Parece ser que la presión de los anti perros, mala gente en general por definición, ya que quién no se lleva bien con los canes y animales en general no pude ser buena persona, acabará con la ya muy abultada bolsa de impuestos por tener chucho. Ojo ayuntamientos que acabáis con unos impuestos de vicio municipal. Además, como hay de todo en la viña del señor Pedro Sánchez, seguro que alguna legislación prospera para joder a los que tienen perro y por ende, lógicamente, son buenas personas además de animales. O es que los legisladores creen no ser animales. ¡Pues lo son! Y menos mal que no llegan a serlo de bellotas, con algunas excepciones, pero monos, vaya si lo son. No paran de hacer monadas de todo tipo, como por ejemplo saber qué y para qué legislan. Son como todos unos primates, de tomo y lomo y si no fuera porque tienen domicilios con bonitos servicios, también tendrían que orinar y defecar en la calle, es lo natural. Además, no sé por qué pagamos los servicios de limpieza a los ayuntamientos.
Podemos ver que las ciudades están cada vez más sucias y no precisamente por las deposiciones de los canes, si no por la falta de limpieza municipal. Recuerdo que cuando vivía el denostado dictador Franco, las calles se regaban a manguerazo limpio por las noches y amanecían con un esplendor, un blancor de primavera, digno de cualquier detergente en una lavadora doméstica. Pero es que hoy en día nos venden escasez, escasez de agua, escasez de electricidad, escasez de sentido del humor, estamos agriados y por eso nos chupamos apagones, con mala leche, siendo España una fuente inagotable de energía solar y eólica.
No sé señores no entiendo nada, bueno sí, entiendo que cada día nos toman el pelo con algún asunto, para que no le busquemos los tres pies al gato, y este asunto sí que debería cabrearnos cuáles cabras montesas. Debe de ser por eso por lo que voy rapado al cero, para que no me tomen el pelo y si quieren pelo que lo busquen en otro lugar que no sea la cabeza, porque yo estoy empezando a estar hasta los sobacos y hasta los susodichos omitidos, por respeto al público lector, que seguro que también estarán hasta los pelos de ahí del actual gobierno patrio; Oh perdón que esta palabra está proscrita y no se puede decir.

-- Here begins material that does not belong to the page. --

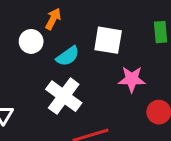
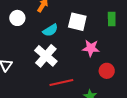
white circle: (31, 41) -> (17, 18), moved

¿Será que la libertad está bajo celemín y no se puede nombrar, como decían los de Agua Viva? Todo me induce a pensar que sí, que libertad poca, pero ¿libertad para qué? Bonita frase comunista. Seamos mejor todos ovejas, ganado lanar por excelencia, que ni se queja ni protesta. Es por todo esto por lo que empezaba diciendo que: Parece ser que la presión de los anti perros, mala gente en general por definición, ya que quién no se lleva bien con los canes y animales en general no pude ser buena persona, acabará con la ya muy abultada bolsa de impuestos por tener chucho. Ojo ayuntamientos que acaban con unos impuestos de vicio municipal. Además, como hay de todo en la viña del señor Pedro Sánchez, seguro que, alguna legislación prospera para joder a los que tienen perro y que, por ende, lógicamente, son buenas personas además de animales. O es que los legisladores creen no ser animales. ¡Pues lo son!